Type	Name	Description	Transformer
MASK	Redact	Replace lowercase with 'x', uppercase with 'X', digits with '0'	mask({col})
MASK_SHOW_LAST_4	Partial mask: show last 4	Show last 4 characters; replace rest with 'x'	mask_show_last_n({col}, 4, 'x', 'x', 'x', -1, '1')
MASK_SHOW_FIRST_4	Partial mask: show first 4	Show first 4 characters; replace rest with 'x'	mask_show_first_n({col}, 4, 'x', 'x', 'x', -1, '1')
MASK_HASH	Hash	Hash the value	mask_hash({col})
MASK_NULL	Nullify	Replace with NULL	N/A
MASK_NONE	Unmasked (retain original value)	No masking	N/A
MASK_DATE_SHOW_YEAR	Date: show only year	Date: show only year	mask({col}, 'x', 'x', 'x', -1, '1', 1, 0, -1)
CUSTOM	Custom	Custom	N/A

Limitations on Mask Functions

The mask functions in Hive are implemented through GenericUDFs. Even though Impala users can call Hive UDFs, Impala does not yet support Hive GenericUDFs, so you cannot use Hive's mask functions in Impala. However, Impala has builtin mask functions that are implemented through overloads. In Impala, when using mask functions, not all parameter combinations are supported. These mask functions are introduced in Impala 3.4

The following list includes all the implemented overloads.
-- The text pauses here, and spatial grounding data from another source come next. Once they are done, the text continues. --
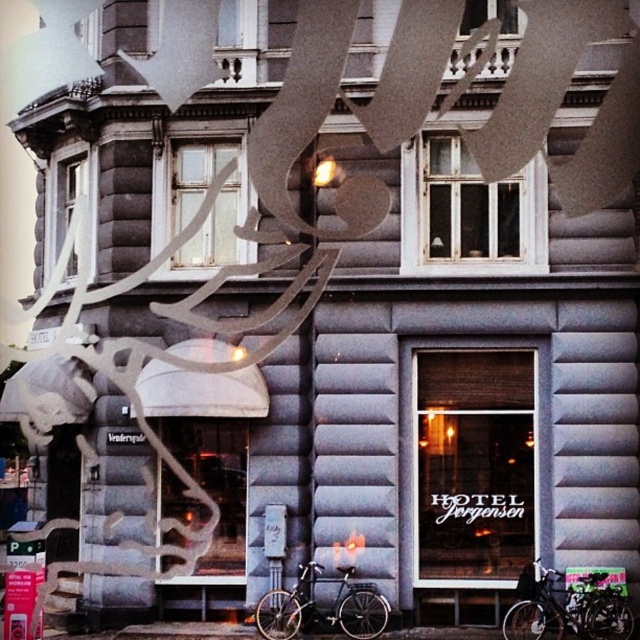 You are a delivery person trying to park your black matte bicycle at lower right near the white wooden window at center. Considering the space between them, can the bicycle fit without blocking the window?

The black matte bicycle at lower right might be wider than white wooden window at center, so there is a possibility that parking the bicycle could block the window. Check the exact dimensions before deciding.

You are standing in front of the building and notice two windows at the center. The clear glass window at center and the white wooden window at center. Which one is positioned to the right?

The clear glass window at center is to the right of the white wooden window at center, so the clear glass window at center is positioned to the right.

You are a delivery person who needs to park your bicycle in a space that can only accommodate bicycles narrower than 1.2 meters. You see the black matte bicycle at lower right and the shiny black bicycle at lower center. Which bicycle can fit into the space?

The black matte bicycle at lower right has a lesser width compared to the shiny black bicycle at lower center, so it can fit into the space that accommodates bicycles narrower than 1.2 meters. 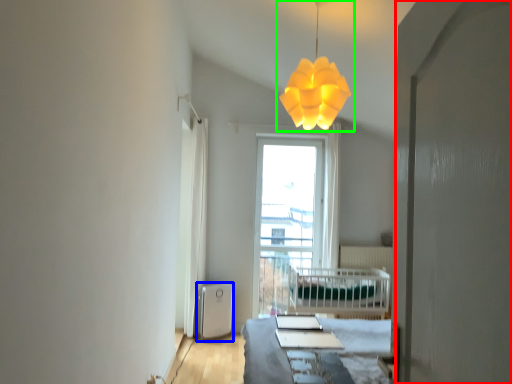 Question: Which object is the farthest from screen door (highlighted by a red box)? Choose among these: water heater (highlighted by a blue box) or lamp (highlighted by a green box).

Choices:
 (A) water heater
 (B) lamp

Answer: (A) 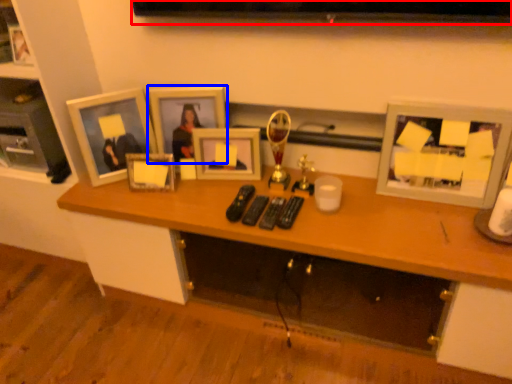 Question: Which point is closer to the camera, television (highlighted by a red box) or picture frame (highlighted by a blue box)?

Choices:
 (A) television
 (B) picture frame

Answer: (A) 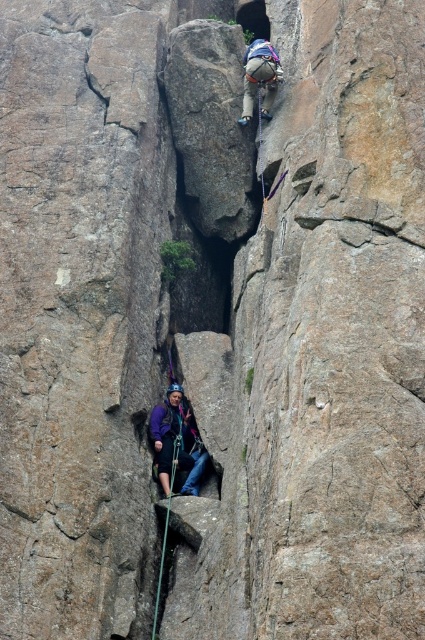 Does matte gray helmet at upper center have a greater height compared to green nylon rope at center?

No, matte gray helmet at upper center is not taller than green nylon rope at center.

Is matte gray helmet at upper center below green nylon rope at center?

No.

Locate an element on the screen. matte gray helmet at upper center is located at coordinates (260, 77).

Is purple fabric at center smaller than green nylon rope at center?

Indeed, purple fabric at center has a smaller size compared to green nylon rope at center.

Does purple fabric at center lie in front of green nylon rope at center?

No, it is not.

Find the location of a particular element. purple fabric at center is located at coordinates (178, 442).

Does purple fabric at center have a greater width compared to matte gray helmet at upper center?

Incorrect, purple fabric at center's width does not surpass matte gray helmet at upper center's.

Which of these two, purple fabric at center or matte gray helmet at upper center, stands taller?

matte gray helmet at upper center

Locate an element on the screen. The height and width of the screenshot is (640, 425). purple fabric at center is located at coordinates (178, 442).

Find the location of a particular element. This screenshot has height=640, width=425. purple fabric at center is located at coordinates (178, 442). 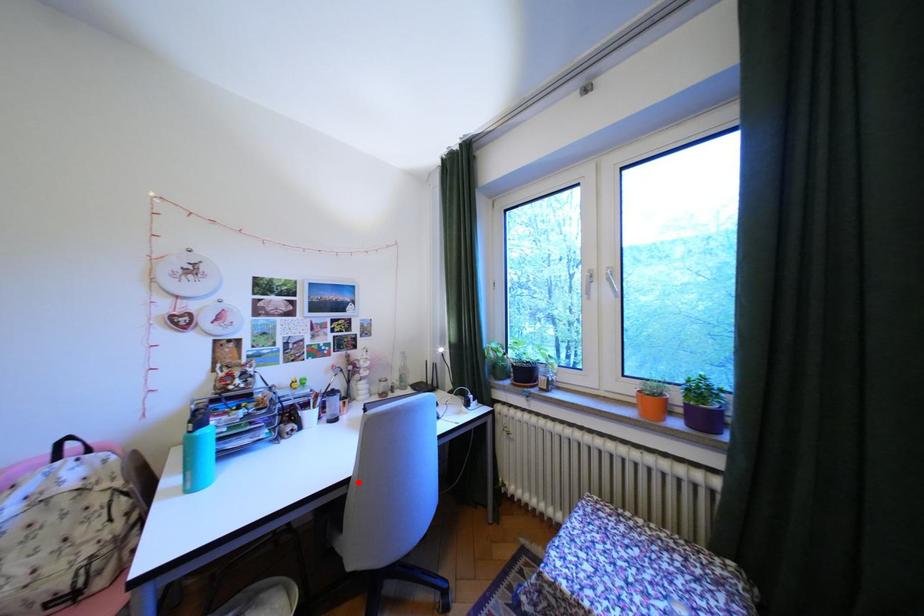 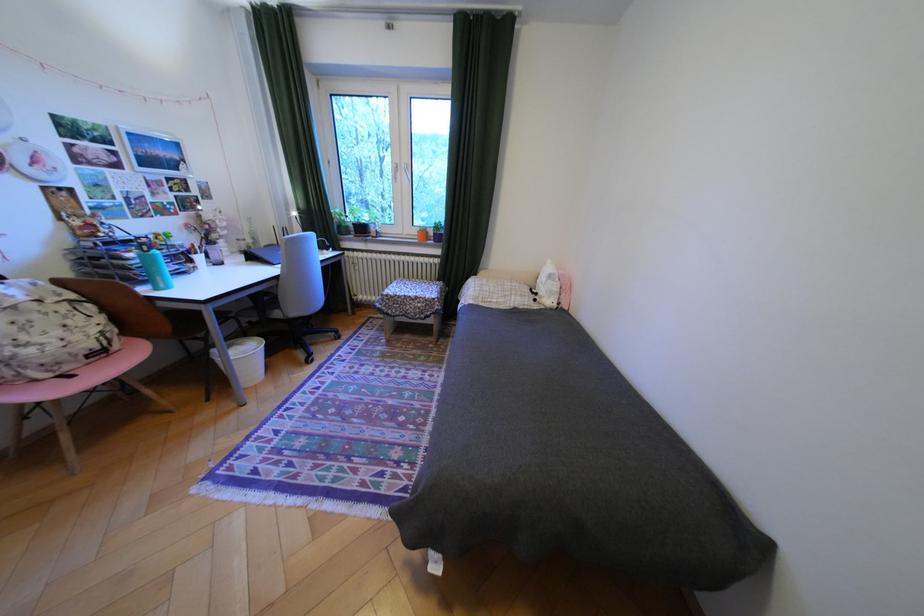 Question: I am providing you with two images of the same scene from different viewpoints. A red point is shown in image1. For the corresponding object point in image2, is it positioned nearer or farther from the camera?

Choices:
 (A) Nearer
 (B) Farther

Answer: (A)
Overloads used by Ranger default masking policies,
Overloads with simple arguments,
Overload with all arguments in int type for full functionality. Char argument needs to be converted to their ASCII value.

To list the available overloads, use the following query:

show functions in _impala_builtins like "mask*";

Note:

An error message that states "No matching function with signature: mask..." implies that Impala does not contain the corresponding overload.